Saved entries:
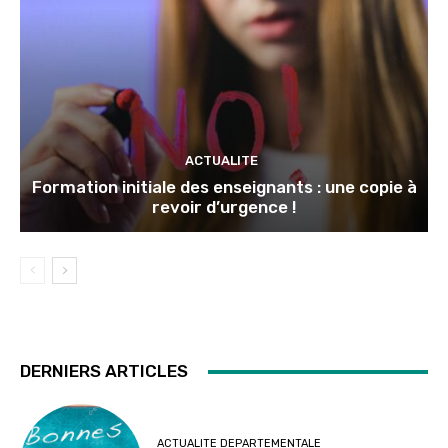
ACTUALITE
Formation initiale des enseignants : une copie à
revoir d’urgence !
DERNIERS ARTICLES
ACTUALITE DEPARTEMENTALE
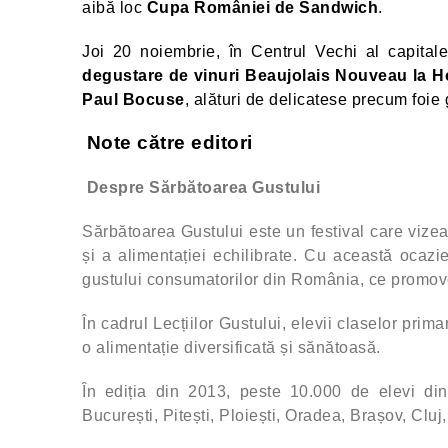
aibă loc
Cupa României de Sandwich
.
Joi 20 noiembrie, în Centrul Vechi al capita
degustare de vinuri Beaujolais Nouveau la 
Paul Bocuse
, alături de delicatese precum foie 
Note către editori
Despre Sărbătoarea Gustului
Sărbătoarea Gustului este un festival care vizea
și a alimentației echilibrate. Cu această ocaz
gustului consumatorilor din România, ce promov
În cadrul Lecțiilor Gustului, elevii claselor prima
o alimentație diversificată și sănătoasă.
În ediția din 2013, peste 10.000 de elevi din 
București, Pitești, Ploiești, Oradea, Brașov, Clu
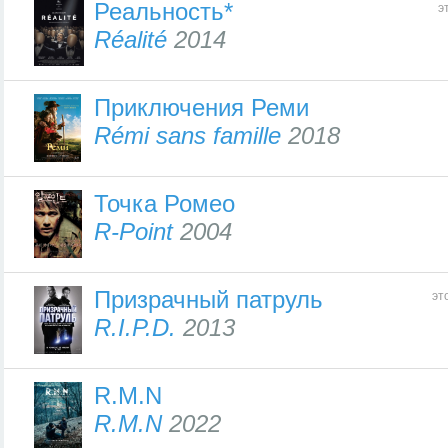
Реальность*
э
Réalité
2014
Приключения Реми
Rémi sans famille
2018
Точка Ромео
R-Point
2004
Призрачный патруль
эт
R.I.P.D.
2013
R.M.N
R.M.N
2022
==
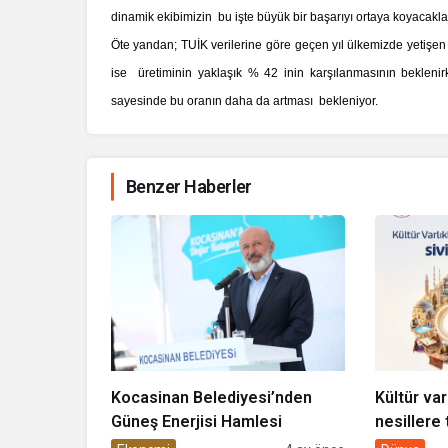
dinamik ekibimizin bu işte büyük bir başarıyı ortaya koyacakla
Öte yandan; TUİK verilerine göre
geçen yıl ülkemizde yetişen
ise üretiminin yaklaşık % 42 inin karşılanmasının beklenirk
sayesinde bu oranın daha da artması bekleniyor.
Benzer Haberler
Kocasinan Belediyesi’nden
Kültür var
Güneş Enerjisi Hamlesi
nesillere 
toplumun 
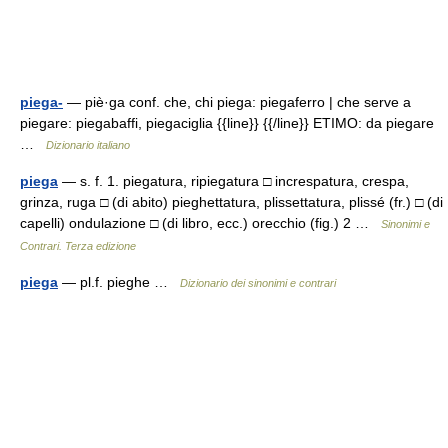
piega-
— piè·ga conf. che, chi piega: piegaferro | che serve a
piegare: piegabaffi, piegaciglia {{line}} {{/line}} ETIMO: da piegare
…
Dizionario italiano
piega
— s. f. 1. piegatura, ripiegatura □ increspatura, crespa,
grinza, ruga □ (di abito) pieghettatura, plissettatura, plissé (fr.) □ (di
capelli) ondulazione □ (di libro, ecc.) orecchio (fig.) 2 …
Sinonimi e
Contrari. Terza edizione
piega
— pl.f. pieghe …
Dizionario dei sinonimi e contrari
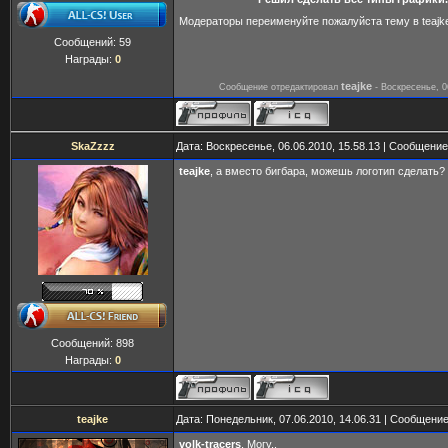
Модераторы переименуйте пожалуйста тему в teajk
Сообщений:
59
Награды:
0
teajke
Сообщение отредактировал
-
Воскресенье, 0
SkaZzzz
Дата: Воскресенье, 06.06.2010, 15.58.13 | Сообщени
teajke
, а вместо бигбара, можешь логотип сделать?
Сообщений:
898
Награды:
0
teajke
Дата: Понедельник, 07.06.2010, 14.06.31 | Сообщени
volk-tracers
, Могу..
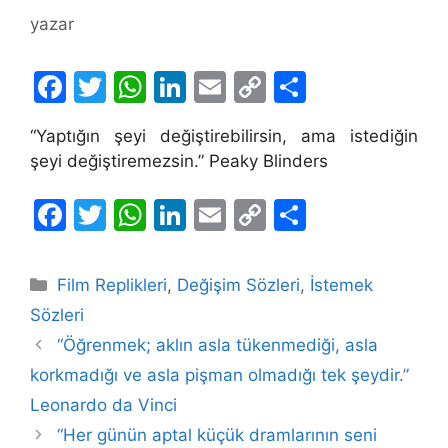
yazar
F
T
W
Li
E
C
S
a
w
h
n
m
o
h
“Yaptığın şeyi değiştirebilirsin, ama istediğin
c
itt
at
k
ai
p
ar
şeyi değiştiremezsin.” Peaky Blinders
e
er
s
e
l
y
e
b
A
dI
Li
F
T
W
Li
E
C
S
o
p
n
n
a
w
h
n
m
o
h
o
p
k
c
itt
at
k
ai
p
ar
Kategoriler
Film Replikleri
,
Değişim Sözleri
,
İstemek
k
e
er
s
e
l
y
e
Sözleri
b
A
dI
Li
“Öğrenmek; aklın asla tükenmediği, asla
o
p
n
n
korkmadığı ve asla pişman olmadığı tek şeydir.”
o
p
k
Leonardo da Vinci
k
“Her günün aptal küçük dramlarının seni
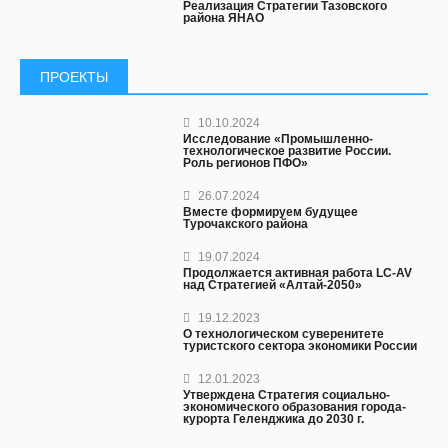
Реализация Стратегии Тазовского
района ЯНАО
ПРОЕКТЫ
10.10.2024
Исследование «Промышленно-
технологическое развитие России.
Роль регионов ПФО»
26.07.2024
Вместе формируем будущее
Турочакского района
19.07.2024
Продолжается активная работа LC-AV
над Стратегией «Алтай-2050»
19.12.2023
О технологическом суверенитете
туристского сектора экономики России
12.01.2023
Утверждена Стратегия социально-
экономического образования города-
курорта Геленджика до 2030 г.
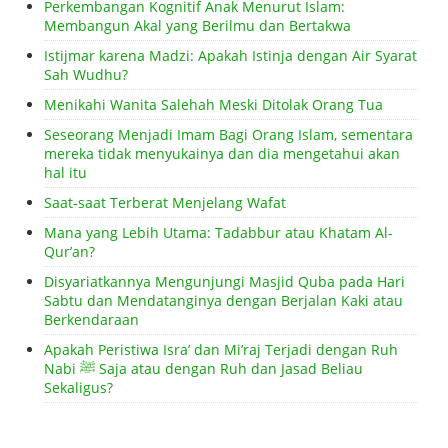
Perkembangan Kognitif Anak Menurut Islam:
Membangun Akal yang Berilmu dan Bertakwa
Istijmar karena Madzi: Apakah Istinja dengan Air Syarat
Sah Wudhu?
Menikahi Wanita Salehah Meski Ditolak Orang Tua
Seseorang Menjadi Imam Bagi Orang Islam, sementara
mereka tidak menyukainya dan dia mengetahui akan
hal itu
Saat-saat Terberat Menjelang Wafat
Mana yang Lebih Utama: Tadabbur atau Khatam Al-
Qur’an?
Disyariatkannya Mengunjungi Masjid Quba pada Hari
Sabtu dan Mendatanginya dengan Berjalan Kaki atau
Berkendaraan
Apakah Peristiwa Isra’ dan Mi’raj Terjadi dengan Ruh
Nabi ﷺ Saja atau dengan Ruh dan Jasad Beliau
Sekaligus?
==
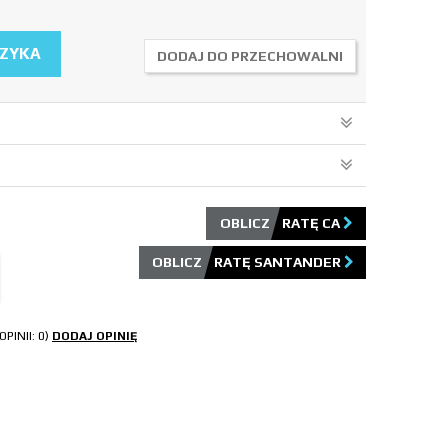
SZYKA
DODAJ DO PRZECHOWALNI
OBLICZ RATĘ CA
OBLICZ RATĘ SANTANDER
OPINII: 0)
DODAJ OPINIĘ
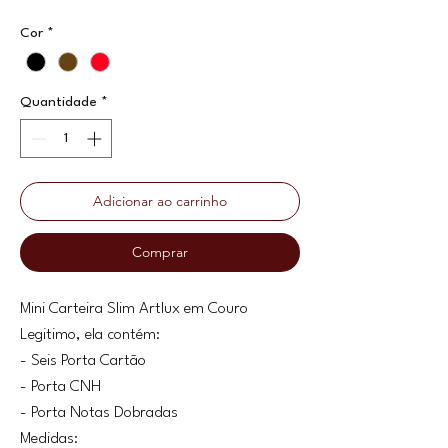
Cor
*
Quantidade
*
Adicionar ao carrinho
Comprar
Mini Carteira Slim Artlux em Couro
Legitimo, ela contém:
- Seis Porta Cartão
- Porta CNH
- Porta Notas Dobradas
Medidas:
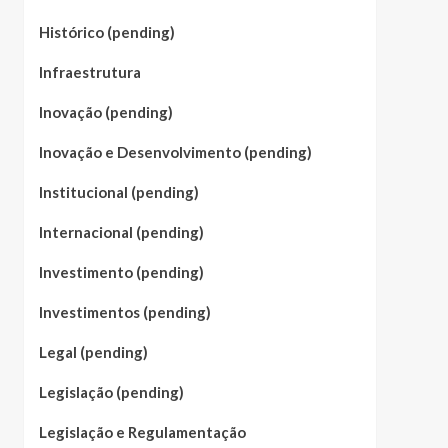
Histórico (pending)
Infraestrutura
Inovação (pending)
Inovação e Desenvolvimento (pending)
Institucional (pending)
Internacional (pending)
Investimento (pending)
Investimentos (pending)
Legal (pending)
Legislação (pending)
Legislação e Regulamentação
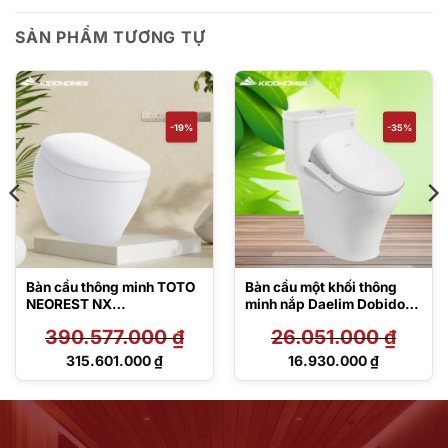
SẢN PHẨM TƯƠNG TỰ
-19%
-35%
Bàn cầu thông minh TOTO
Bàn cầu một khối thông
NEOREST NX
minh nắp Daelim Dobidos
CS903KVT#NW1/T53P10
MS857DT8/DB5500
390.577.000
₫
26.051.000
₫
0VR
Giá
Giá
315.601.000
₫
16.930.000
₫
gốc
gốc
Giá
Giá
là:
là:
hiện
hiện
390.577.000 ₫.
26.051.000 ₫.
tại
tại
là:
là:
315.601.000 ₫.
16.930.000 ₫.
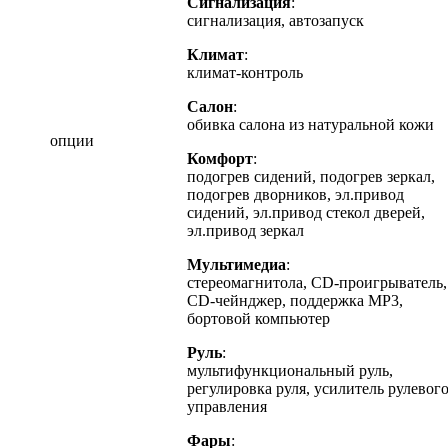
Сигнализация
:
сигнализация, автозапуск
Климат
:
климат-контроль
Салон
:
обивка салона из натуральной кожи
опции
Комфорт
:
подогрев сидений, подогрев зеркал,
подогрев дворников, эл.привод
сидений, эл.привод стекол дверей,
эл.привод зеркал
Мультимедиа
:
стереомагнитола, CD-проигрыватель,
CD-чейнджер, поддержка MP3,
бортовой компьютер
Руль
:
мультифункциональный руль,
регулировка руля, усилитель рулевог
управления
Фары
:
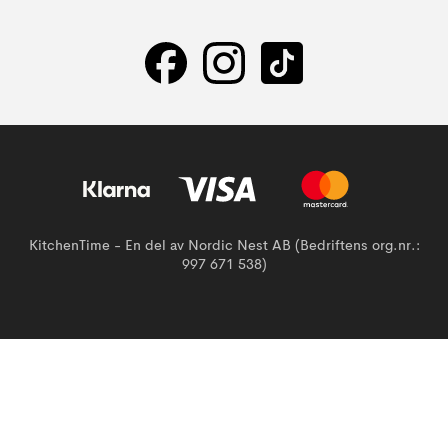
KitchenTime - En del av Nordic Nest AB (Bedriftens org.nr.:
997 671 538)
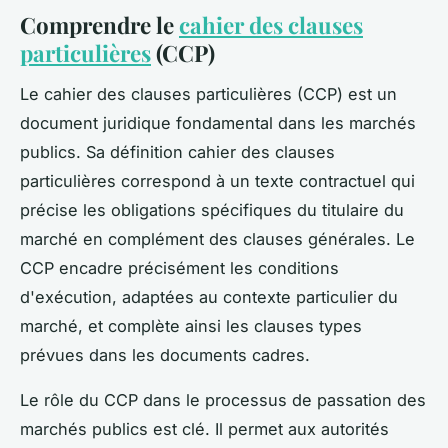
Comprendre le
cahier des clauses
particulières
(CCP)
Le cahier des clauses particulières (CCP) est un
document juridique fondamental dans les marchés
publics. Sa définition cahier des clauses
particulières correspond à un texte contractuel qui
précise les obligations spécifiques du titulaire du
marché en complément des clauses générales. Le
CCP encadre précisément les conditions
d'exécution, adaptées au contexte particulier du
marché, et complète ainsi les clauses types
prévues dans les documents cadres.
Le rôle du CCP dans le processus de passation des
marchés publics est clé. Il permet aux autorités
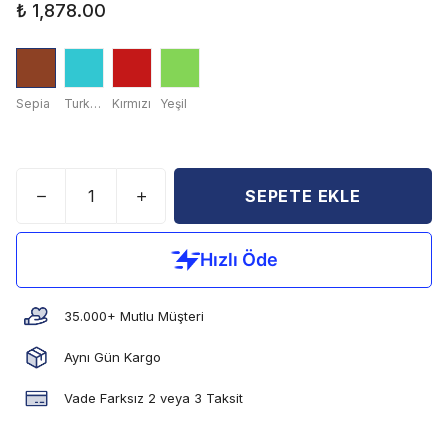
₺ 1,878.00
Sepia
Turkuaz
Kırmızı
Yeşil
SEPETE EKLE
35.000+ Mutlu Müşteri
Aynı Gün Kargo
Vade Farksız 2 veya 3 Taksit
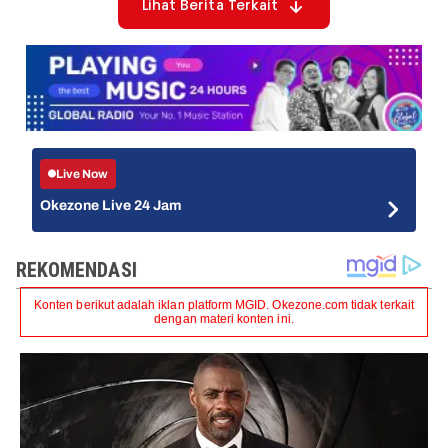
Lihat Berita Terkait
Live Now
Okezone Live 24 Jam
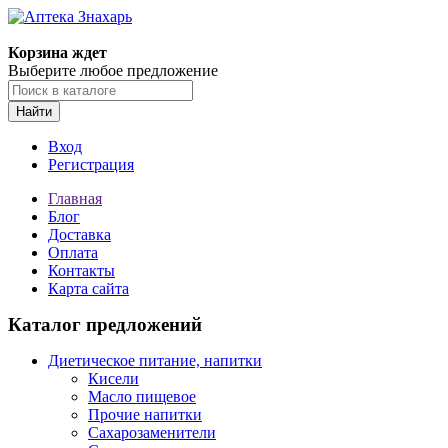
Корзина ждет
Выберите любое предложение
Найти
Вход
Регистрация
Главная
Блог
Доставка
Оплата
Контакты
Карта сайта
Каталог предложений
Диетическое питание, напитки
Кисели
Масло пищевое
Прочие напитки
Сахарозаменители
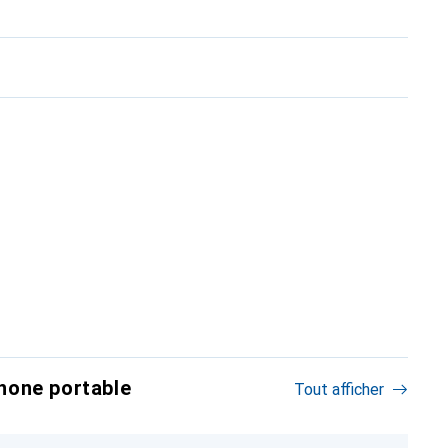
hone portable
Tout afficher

### TASK DETAILS
Check each line of the entries for the string "Воскресенье". Copy the lines that have it.

### RESULT OF THE TASK
Воскресенье, 0
Дата: Воскресенье, 06.06.2010, 15.58.13 | Сообщени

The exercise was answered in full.